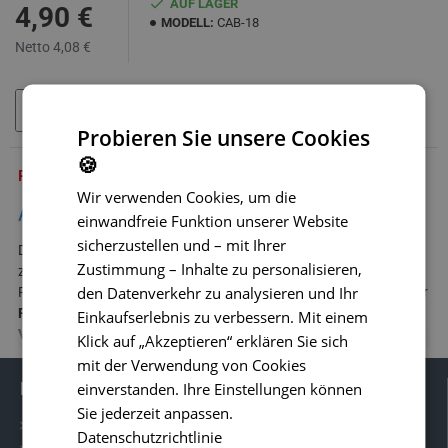
AUF LAGER
4,90 €
MODELL:
CAB-18
Netto 4,08 €
IN DEN WARENKORB
Probieren Sie unsere Cookies
🍪
PRODUKTBESCHREIBUNG
Wir verwenden Cookies, um die
Adapter mini 4-PIN Buchse / 4-PIN Stecker
einwandfreie Funktion unserer Website
sicherzustellen und – mit Ihrer
Der praktische
Adapter mini 4-PIN Buchse / 4-PIN Stecker
dient
Zustimmung – Inhalte zu personalisieren,
zur einfachen Verbindung von Geräten mit unterschiedlichen 4-
den Datenverkehr zu analysieren und Ihr
PIN-Steckertypen. Er ermöglicht den problemlosen Anschluss einer
Rückfahrkamera, eines Monitors oder eines
Einkaufserlebnis zu verbessern. Mit einem
Verlängerungskabels
in Fahrzeug-Kamerasystemen.
Klick auf „Akzeptieren“ erklären Sie sich
Kompatibilität mit Kamerasystemen
mit der Verwendung von Cookies
Informationen
einverstanden. Ihre Einstellungen können
Der Adapter ist für den Einsatz in
Kamerasystemen für LKW,
Sie jederzeit anpassen.
Transporter, Busse, Wohnmobile oder Arbeitsmaschinen
Kontakt
Datenschutzrichtlinie
konzipiert. Er hilft in Situationen, in denen Geräte mit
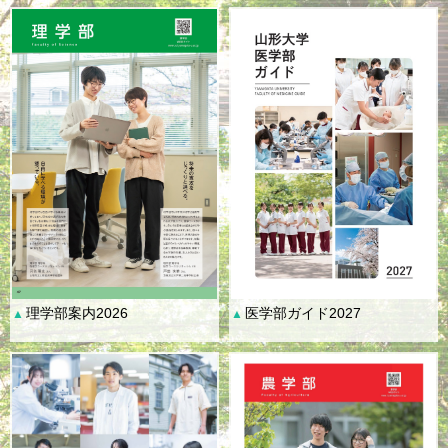
理学部案内2026
医学部ガイド2027
▲
▲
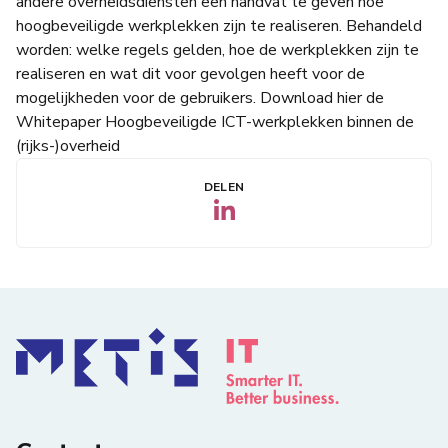
andere overheidsdiensten een handvat te geven hoe
hoogbeveiligde werkplekken zijn te realiseren. Behandeld
worden: welke regels gelden, hoe de werkplekken zijn te
realiseren en wat dit voor gevolgen heeft voor de
mogelijkheden voor de gebruikers. Download hier de
Whitepaper Hoogbeveiligde ICT-werkplekken binnen de
(rijks-)overheid
DELEN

════════════════════

EXERCISE GOAL:
Would you copy every entry exactly as it stands, leaving out the pictures?

RESPONSE:
AUF LAGER
4,90 €
MODELL:
CAB-18
Netto 4,08 €
IN DEN WARENKORB
Probieren Sie unsere Cookies
🍪
PRODUKTBESCHREIBUNG
Wir verwenden Cookies, um die
Adapter mini 4-PIN Buchse / 4-PIN Stecker
einwandfreie Funktion unserer Website
sicherzustellen und – mit Ihrer
Der praktische
Adapter mini 4-PIN Buchse / 4-PIN Stecker
dient
Zustimmung – Inhalte zu personalisieren,
zur einfachen Verbindung von Geräten mit unterschiedlichen 4-
den Datenverkehr zu analysieren und Ihr
PIN-Steckertypen. Er ermöglicht den problemlosen Anschluss einer
Rückfahrkamera, eines Monitors oder eines
Einkaufserlebnis zu verbessern. Mit einem
Verlängerungskabels
in Fahrzeug-Kamerasystemen.
Klick auf „Akzeptieren“ erklären Sie sich
Kompatibilität mit Kamerasystemen
mit der Verwendung von Cookies
Informationen
einverstanden. Ihre Einstellungen können
Der Adapter ist für den Einsatz in
Kamerasystemen für LKW,
Sie jederzeit anpassen.
Transporter, Busse, Wohnmobile oder Arbeitsmaschinen
Kontakt
Datenschutzrichtlinie
konzipiert. Er hilft in Situationen, in denen Geräte mit
理学部案内2026
医学部ガイド2027
▲
▲
andere overheidsdiensten een handvat te geven hoe
hoogbeveiligde werkplekken zijn te realiseren. Behandeld
worden: welke regels gelden, hoe de werkplekken zijn te
realiseren en wat dit voor gevolgen heeft voor de
mogelijkheden voor de gebruikers. Download hier de
Whitepaper Hoogbeveiligde ICT-werkplekken binnen de
(rijks-)overheid
DELEN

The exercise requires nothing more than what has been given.